The problems we face with these tremendous usage surges are highly dynamic. Only a dynamic, adaptive management approach will address them. A state bureau with formal responsibility is needed to develop a comprehensive plan, to establish priorities, execute them, and to bring in outside expertise as need. Scientists, researchers and a growing number of citizen scientists are already working on surveying, collecting data and measuring both ecological and visitor information here in the park, and many have generously offered to join this work. In my view we have a generational opportunity to give the Adirondacks a world-class management system, dedicated to protection of this wilderness.
COMING NEXT: A review of the front-country recommendations and how they relate to High Peaks management.
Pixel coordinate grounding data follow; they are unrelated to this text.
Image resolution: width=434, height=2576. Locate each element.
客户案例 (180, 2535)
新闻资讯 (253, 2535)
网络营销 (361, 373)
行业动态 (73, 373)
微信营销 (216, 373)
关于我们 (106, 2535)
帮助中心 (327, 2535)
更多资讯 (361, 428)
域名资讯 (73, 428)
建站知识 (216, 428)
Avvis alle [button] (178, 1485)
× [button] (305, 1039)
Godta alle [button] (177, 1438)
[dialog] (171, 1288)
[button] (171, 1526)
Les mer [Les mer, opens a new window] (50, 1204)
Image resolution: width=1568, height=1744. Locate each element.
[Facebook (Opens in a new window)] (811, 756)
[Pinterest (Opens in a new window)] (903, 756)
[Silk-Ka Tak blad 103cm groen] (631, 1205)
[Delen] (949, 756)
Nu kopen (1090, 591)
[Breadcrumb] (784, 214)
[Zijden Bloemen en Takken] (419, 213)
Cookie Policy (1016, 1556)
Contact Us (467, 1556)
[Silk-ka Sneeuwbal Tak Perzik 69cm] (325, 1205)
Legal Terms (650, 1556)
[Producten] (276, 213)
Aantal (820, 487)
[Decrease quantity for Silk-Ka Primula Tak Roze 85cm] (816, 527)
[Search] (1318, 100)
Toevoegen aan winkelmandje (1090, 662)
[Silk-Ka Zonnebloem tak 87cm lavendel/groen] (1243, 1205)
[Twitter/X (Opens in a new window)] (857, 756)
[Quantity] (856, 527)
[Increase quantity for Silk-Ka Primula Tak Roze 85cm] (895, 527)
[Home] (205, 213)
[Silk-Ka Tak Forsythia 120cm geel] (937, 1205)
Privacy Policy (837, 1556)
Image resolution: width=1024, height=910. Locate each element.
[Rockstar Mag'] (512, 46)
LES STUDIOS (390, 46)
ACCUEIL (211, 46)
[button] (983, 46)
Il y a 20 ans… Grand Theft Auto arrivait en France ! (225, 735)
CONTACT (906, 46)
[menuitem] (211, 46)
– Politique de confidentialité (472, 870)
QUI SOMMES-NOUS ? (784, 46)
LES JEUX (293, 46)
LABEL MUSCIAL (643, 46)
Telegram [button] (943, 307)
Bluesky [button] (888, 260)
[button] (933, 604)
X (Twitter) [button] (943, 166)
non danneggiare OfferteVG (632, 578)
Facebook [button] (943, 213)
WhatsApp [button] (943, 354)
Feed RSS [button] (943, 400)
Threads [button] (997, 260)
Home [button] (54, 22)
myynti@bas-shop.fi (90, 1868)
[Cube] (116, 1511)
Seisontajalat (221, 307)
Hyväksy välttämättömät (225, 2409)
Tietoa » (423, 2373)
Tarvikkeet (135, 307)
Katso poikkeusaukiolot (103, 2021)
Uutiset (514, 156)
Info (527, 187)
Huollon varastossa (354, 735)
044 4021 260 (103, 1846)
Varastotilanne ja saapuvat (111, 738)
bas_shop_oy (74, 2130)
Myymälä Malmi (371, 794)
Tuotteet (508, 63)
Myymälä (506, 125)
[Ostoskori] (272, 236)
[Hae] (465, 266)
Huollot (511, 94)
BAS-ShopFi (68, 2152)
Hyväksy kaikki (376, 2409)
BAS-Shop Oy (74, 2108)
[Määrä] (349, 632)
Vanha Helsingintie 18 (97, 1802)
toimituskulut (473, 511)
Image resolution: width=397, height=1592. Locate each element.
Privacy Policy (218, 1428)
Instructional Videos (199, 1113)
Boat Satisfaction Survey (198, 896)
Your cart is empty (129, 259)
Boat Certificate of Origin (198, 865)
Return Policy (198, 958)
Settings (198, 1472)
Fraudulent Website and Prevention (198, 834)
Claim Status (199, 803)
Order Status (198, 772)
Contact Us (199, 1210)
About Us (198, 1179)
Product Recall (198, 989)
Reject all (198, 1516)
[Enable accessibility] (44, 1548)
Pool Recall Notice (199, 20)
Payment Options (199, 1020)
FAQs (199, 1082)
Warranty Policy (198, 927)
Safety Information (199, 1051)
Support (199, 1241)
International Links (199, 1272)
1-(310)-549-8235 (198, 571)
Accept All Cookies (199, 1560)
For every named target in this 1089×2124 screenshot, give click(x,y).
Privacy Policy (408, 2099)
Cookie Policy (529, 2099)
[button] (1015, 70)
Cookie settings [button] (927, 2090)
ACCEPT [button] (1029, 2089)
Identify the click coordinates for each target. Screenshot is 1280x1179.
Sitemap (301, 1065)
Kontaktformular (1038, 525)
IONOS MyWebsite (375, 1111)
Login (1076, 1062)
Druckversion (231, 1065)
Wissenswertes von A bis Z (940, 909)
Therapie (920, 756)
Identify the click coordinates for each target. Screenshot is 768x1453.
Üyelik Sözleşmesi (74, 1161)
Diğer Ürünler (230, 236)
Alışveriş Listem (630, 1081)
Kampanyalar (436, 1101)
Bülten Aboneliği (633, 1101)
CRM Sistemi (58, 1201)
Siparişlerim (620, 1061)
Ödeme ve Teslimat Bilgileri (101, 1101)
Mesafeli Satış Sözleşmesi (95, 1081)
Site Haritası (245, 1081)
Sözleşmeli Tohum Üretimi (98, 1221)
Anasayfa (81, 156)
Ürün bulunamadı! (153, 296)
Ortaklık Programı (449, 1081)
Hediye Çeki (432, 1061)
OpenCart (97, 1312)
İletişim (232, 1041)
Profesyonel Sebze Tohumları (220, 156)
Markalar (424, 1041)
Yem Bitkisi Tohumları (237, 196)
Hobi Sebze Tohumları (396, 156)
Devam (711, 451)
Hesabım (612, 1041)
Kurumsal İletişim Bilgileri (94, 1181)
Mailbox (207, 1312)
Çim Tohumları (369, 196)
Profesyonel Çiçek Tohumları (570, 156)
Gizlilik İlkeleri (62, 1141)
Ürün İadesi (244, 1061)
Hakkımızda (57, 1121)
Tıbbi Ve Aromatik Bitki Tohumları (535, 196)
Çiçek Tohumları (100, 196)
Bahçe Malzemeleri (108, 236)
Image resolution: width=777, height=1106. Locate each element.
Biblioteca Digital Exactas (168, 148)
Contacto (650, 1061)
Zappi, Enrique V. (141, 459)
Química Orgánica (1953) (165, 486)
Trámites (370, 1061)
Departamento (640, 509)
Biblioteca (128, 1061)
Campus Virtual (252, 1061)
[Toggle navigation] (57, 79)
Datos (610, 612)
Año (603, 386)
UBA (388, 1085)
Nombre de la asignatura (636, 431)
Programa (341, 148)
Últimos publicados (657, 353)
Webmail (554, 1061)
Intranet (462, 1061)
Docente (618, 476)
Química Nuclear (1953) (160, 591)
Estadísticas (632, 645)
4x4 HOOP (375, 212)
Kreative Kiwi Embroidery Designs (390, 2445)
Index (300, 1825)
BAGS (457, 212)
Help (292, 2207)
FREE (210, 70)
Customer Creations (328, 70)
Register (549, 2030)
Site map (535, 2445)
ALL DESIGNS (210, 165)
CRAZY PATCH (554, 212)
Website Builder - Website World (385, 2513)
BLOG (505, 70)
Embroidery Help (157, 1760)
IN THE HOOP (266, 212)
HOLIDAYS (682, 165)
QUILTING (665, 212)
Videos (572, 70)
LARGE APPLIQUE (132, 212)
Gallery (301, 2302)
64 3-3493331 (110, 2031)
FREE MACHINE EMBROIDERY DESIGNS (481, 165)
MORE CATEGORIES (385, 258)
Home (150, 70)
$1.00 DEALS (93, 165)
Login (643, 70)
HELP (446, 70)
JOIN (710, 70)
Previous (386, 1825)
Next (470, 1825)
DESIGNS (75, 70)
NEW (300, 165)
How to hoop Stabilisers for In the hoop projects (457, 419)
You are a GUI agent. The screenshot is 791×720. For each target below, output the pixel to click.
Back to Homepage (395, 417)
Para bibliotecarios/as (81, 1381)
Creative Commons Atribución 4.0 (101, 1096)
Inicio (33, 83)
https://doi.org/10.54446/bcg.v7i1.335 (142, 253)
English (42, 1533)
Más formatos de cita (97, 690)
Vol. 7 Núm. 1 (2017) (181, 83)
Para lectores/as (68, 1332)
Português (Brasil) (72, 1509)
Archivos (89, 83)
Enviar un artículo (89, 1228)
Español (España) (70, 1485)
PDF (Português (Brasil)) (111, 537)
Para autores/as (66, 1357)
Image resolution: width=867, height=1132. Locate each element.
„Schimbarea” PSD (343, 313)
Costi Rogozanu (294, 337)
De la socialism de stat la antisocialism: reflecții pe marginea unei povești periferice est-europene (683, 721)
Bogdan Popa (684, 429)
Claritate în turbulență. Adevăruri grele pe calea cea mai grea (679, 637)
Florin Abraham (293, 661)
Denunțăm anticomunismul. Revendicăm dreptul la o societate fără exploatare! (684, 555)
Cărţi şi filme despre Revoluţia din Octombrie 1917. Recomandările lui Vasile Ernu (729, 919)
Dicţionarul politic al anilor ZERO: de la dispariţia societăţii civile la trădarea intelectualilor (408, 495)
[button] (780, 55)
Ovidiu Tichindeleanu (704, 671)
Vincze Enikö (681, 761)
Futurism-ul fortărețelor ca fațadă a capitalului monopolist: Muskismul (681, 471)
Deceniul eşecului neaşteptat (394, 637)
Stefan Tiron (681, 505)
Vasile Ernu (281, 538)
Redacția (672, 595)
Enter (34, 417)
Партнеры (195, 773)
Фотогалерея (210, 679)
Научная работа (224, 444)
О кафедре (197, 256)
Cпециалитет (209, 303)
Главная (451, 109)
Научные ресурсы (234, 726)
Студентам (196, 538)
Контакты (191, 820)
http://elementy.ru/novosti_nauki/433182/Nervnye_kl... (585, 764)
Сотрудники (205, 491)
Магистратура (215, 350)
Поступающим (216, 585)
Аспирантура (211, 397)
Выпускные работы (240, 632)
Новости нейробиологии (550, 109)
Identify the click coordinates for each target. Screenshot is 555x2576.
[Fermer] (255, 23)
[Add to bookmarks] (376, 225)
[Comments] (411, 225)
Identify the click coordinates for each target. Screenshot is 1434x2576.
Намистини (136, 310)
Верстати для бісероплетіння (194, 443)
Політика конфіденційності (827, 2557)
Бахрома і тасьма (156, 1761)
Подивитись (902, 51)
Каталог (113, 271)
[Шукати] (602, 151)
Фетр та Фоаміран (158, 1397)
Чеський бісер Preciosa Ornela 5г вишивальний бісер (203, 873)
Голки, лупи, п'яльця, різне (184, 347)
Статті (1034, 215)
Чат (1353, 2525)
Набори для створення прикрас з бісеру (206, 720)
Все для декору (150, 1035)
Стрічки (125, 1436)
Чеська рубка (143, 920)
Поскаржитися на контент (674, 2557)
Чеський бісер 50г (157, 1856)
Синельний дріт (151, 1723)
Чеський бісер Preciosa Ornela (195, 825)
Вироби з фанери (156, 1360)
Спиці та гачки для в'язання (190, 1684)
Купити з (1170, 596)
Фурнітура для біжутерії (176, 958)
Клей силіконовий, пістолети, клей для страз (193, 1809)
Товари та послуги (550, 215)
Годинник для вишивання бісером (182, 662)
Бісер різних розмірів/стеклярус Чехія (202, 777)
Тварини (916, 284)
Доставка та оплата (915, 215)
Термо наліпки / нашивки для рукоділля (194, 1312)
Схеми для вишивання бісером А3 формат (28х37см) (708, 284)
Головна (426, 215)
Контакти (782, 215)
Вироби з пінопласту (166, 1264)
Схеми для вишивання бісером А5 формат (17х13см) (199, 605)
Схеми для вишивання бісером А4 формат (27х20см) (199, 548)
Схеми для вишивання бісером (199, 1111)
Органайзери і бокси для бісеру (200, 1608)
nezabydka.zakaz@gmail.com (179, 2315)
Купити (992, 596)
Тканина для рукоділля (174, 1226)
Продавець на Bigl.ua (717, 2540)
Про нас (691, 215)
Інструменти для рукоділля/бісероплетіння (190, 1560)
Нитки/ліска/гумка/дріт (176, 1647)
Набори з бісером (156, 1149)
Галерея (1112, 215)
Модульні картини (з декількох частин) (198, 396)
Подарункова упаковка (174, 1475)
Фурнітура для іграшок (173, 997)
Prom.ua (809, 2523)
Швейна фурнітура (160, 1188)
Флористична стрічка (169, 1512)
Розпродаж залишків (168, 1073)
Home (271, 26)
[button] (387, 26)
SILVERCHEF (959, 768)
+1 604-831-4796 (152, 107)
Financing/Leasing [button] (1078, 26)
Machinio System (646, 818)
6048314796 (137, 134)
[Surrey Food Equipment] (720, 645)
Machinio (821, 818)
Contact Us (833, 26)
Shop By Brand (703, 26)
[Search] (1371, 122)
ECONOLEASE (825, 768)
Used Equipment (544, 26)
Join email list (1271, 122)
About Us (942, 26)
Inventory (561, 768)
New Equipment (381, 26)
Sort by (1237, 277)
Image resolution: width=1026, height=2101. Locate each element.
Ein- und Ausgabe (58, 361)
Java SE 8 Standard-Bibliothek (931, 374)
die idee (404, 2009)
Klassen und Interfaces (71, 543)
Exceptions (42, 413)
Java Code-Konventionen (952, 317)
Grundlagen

Pete Nelson is a co-founder of Adirondack Wilderness Advocates and a member of the High Peaks Strategic Planning Advisory Group.
Bob Hogan says
I’m certain this was a great effort by this group. However, it’s too bad examining a permit system was only a small part of the time dedicated by this group… permit systems work VERY well in NP’s and should be studied and understood with plans to implement in the very near future in anticipation that other options may not succeed. It’s our responsibility to not allow our park be “trampled”… Has any member of this group discussed or reviewed the NP management process with NP Service? Given the increased foot traffic, if the Adirondack Park were a National Park, it almost certainly would have instituted a back country hiking permit system by now.
Ann Hornbeck says
Is a permit system part of this to control the numbers? Many western park use a permit system.
Bob Meyer says
Once again Pete Nelson cuts through the emotional baggage that unfortunately permeates much of this discussion. He presents the issues evenhandedly and the methods toward knowledge and action based on the reality on the ground. In the end this is the real common sense.
Julie Moran says
The hyperlinked reference, “Growing scientific evidence indicates that dispersal is worse for the ecological integrity of a wild area than concentrating use at a few sites …” provides no data of “overuse” or of any use at all — it barely even references specific anecdotal discussion. In the slippery slope towards permitting, fines and fees and outright access bans against the hiking community, Adirondack Explorer has joined this growing fact-free chorus stoking overuse fears I feel certain are being wildly overstated.